INFO fair.FSAppAttempt (FSAppAttempt.java:reservationExceedsThreshold(495)) - Reservation Exceeds Allowed number of nodes: app_id=application_1624802728037_0001 existingReservations=10 totalAvailableNodes=181 reservableNodesRatio=0.05 numAllowedReservations=10

 

Michael-Bronson
8 REPLIES 8

Re: yarn + resource manager failed to start on HDP clusters

Mentor

@mike_bronson7 

Have you recently changed your YARN configs [CapacityScheduler and the FairScheduler]? That seem related to over subscription?
Can you share your queue or capacity-scheduler.xml or fair-scheduler.xml.

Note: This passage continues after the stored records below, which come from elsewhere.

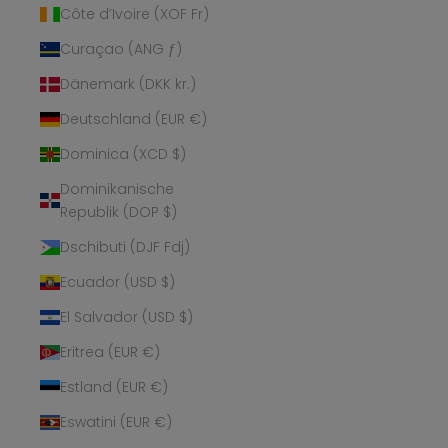
Côte d’Ivoire (XOF Fr)
Curaçao (ANG ƒ)
Dänemark (DKK kr.)
Deutschland (EUR €)
Dominica (XCD $)
Dominikanische
Republik (DOP $)
Dschibuti (DJF Fdj)
Ecuador (USD $)
El Salvador (USD $)
Eritrea (EUR €)
Estland (EUR €)
Eswatini (EUR €)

Can you check the Ambari Ui-->YARN--> Config--> Version to ensure there is wasn't a change.
Geoffrey

Re: yarn + resource manager failed to start on HDP clusters

here the details

 

 

capacity-scheduler=null
yarn.scheduler.capacity.default.minimum-user-limit-percent=100
yarn.scheduler.capacity.maximum-am-resource-percent=0.2
yarn.scheduler.capacity.maximum-applications=10000
yarn.scheduler.capacity.node-locality-delay=40
yarn.scheduler.capacity.root.accessible-node-labels=*
yarn.scheduler.capacity.root.acl_administer_queue=*
yarn.scheduler.capacity.root.capacity=100
yarn.scheduler.capacity.root.default.acl_administer_jobs=*
yarn.scheduler.capacity.root.default.acl_submit_applications=*
yarn.scheduler.capacity.root.default.capacity=100
yarn.scheduler.capacity.root.default.maximum-capacity=100
yarn.scheduler.capacity.root.default.state=RUNNING
yarn.scheduler.capacity.root.default.user-limit-factor=1
yarn.scheduler.capacity.root.queues=default

Michael-Bronson

Re: yarn + resource manager failed to start on HDP clusters

and

 

 

yarn.scheduler.capacity.ordering-policy.priority-utilization.underutilized-preemption.enabled --> false

Michael-Bronson

Re: yarn + resource manager failed to start on HDP clusters

based on the logs and based on what you see

what is the preferred selecting that we need to use

 

CapacityScheduler  OR  FairScheduler ?

Michael-Bronson

Re: yarn + resource manager failed to start on HDP clusters

Mentor

@mike_bronson7 

Can you share the below files  in /var/log/hadoop-yarn/yarn

  • hadoop-yarn-resourcemanager-{hostname}.log
  • hadoop-yarn-resourcemanager-{hostname}.out

Happy hadooping

Re: yarn + resource manager failed to start on HDP clusters

Mentor

@mike_bronson7 
Waiting for your response with the logs.

Re: yarn + resource manager failed to start on HDP clusters

the logs are include some sensitive data , so I cant to attached all the log content , but the lines that I posted are the lines that are popular in the logs , also I forget to mention another problem that we cant also to access port 8088  

Michael-Bronson

Re: yarn + resource manager failed to start on HDP clusters

Mentor

@mike_bronson7 

 

Are you using the default capacity schedule settings? No queues/leafs created?  Is what you shared the current seeting?